### What is being asked
Starting at the line that contains "porozmawiać z nami" and ending at the final line of the entries below, write out each line exactly as it appears, but omit the pictures.

### Information
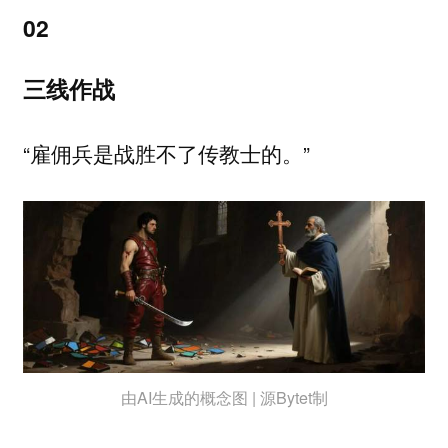
02
三线作战
“雇佣兵是战胜不了传教士的。”
由AI生成的概念图 | 源Bytet制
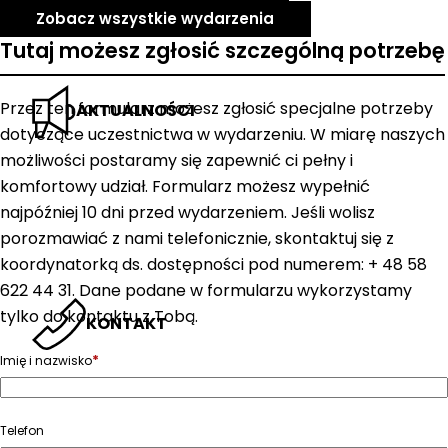
Zobacz wszystkie wydarzenia
Tutaj możesz zgłosić szczególną potrzebę
Przez ten formularz możesz zgłosić specjalne potrzeby
AKTUALNOŚCI
dotyczące uczestnictwa w wydarzeniu. W miarę naszych
możliwości postaramy się zapewnić ci pełny i
komfortowy udział. Formularz możesz wypełnić
najpóźniej 10 dni przed wydarzeniem. Jeśli wolisz
porozmawiać z nami telefonicznie, skontaktuj się z
koordynatorką ds. dostępności pod numerem: + 48 58
622 44 31. Dane podane w formularzu wykorzystamy
tylko do kontaktu z Tobą.
KONTAKT
*
Imię i nazwisko
Telefon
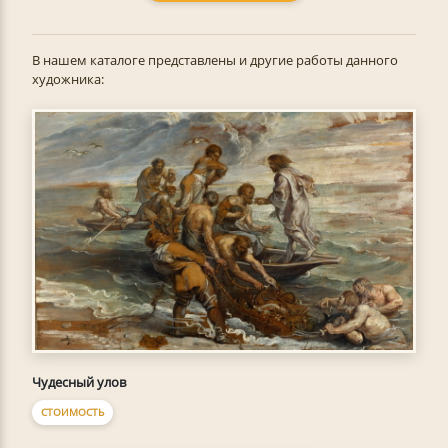
В нашем каталоге представлены и другие работы данного
художника:
Чудесный улов
СТОИМОСТЬ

### Result below
porozmawiać z nami telefonicznie, skontaktuj się z
koordynatorką ds. dostępności pod numerem: + 48 58
622 44 31. Dane podane w formularzu wykorzystamy
tylko do kontaktu z Tobą.
KONTAKT
*
Imię i nazwisko
Telefon
В нашем каталоге представлены и другие работы данного
художника:
Чудесный улов
СТОИМОСТЬ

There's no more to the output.